According to Ehnes, the Great Falls Trail Bike Riders Association actually signed up 1,000 “complimentary members.” “Not all of the thousand signed up to be full members, but close to 400 of them did. We almost tripled our paid membership using this campaign,” said Ehnes.

“When it came time for travel planning by the Forest Service, we had a database of 1,000 supporters; and they were all concerned people directly affected by any decision the Forest Service made,” continued Ehnes. “If you rely on just your membership list, then you’re carrying a small percentage of actual riders you can tap for support.”

Who knows, you may be able to attract a Forest Service engineer to become a member of your club using this tactic. “We get involved in trail projects that employees of the Forest Service work on,” said Ehnes. “It turns out that one of our best members is an engineer with the Forest Service. “He likes to ride trail motorcycles. We got to know him working at trail projects, and he got to know what we were about. He joined, and now we work closely together concerning trail relocation and trail design and layout. When he does a motorcycle trail, he asks members of the club to go along with him to see what he has in mind to make sure it is good for the riders.”

Retaining Membership

Ehnes also noted that it can be difficult for a club to retain its members. He said that the Great Falls Trail Bike Riders Association has tried some things that seem to work.
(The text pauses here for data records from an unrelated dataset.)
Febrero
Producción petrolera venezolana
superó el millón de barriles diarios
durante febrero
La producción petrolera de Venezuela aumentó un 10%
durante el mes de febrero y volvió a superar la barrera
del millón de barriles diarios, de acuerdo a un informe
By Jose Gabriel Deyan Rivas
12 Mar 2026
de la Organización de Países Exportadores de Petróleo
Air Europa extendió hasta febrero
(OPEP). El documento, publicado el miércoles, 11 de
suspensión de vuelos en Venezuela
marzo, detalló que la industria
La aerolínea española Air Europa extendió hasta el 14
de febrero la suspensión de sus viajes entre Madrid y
Ehnes explained that his club used to hold monthly meetings whether or not it had anything to discuss. “When you do monthly meetings, people are enthused for a while. However, when you don’t have anything to discuss, then people find the meetings a waste of time; and they don’t attend. Just the same few guys would show up. So we call meetings only when there is a reason to call a meeting. It might be a month between meetings, two or three months between meetings. It depends on the time of the year, and what we are working on. People know that if a meeting is called, then there is a good reason for it, and they will attend.”

Ehnes added that a club needs to have a good balance between being active politically and just plain having fun. The Great Falls Trail Bike Riders Association has volunteer trail projects, but it also holds fun events like pot lucks and socials. “It helps to keep people involved,” said Ehnes. “They feel like they are a part of the club.”

He said that the Great Falls Trail Bike Riders Association holds about two to three trail projects a year and two or so social events a year. The pot luck is an example of a social event that occurs every spring. It also holds a state ride for members every year.

He has also found that simply asking a person to help will get a positive response. “In a meeting you ask in general for someone to provide a truck to carry some equipment, and you may not get a volunteer. However, if you ask a particular person to do it, then they appreciate being asked and will do the task,” said Ehnes. “People like to be asked.”

It is apparent from what Russ Ehnes says that you have to work to grow your membership, and you have to be innovative in keeping them involved.